この作戦では戦果よりも確実な成功が求められました。そのため、太平洋上の空母から爆撃機を飛ばし、日本本土の空爆後はそのまま同盟国の中国(当時は中華民国)まで飛んで、中国大陸で機体を廃棄するという手段が採られています。指揮官のジミー・ドーリットルの名前から「ドーリットル空襲作戦」と名付けられ、一部で被撃墜機が出たものの、東京、横須賀、名古屋、神戸などへの空爆は見事に成功しました。

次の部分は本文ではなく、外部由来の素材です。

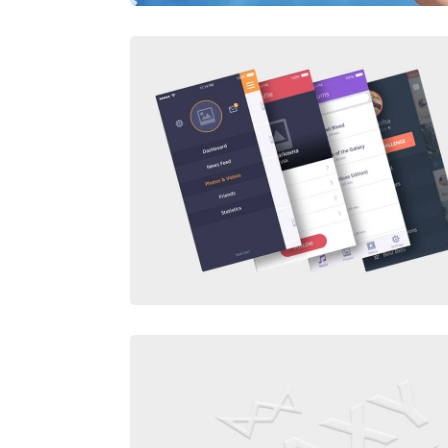
PORTFOLIO TEST
FLOAT MOBILE DISPLAY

 この作戦の成功は米軍内の士気を高めただけでなく、日本軍部にも大きな衝撃を与えました。その衝撃を払拭するためか、日本軍部内でも報復として米本土への爆撃作戦が企図されることとなりました。

潜水艦からの出撃

 この時に日本軍が考え出した作戦は、潜水艦で米国西海岸へ近づき、潜水艦内に折り畳んで格納されている零式小型水上機を飛ばして海岸地帯の森林を爆撃し、山火事を引き起こすというものでした。

 作戦を実行するパイロットには、かねてより同機に熟練し、腕が高いと評判であった藤田信雄が選ばれることとなりました。

 こうしてパイロットに指名された藤田でしたが、その作戦内容の困難さから生還できる自信が持てず、遺書を書き残して出撃に臨んだといいます。当時、日本と米国西海岸との間に、潜水艦が燃料補給できる場所はありませんでした。また空爆の前後に米軍の警戒網に感知される可能性も高く、一撃を加えるだけならまだしも日本本土に帰還しなければならないことも含めると、非常に困難な作戦であったことは間違いないでしょう。

 それでも命令を受けた藤田は拒否することはせず、伊号第25潜水艦(「伊25」)に乗り込み、米本土へと旅立ちました。

空爆に成功し帰還するも・・・

 日本出発後、約1カ月の航海を経て、藤田の乗った伊25は無事に米国西海岸まで接近しました。満を持して9月9日、藤田は爆装した零式小型水上機に乗り込んで出撃し、オレゴン州の森林地帯に焼夷弾を落とすと、大過なく帰還することに成功しました。続いて9月29日にも出撃して、やはり前回同様に焼夷弾を投下した後、無事に伊25まで帰還しました。

 三度目の攻撃も計画されていましたが天候不良により中止され、伊25は日本への帰路につきました。途中、ソ連の潜水艦を米軍の潜水艦と誤認して沈めるなどいくつか小規模の戦闘こそあったものの、懸念された米海軍の追跡などはなく、伊25は無事に日本本土への帰還を果たしました。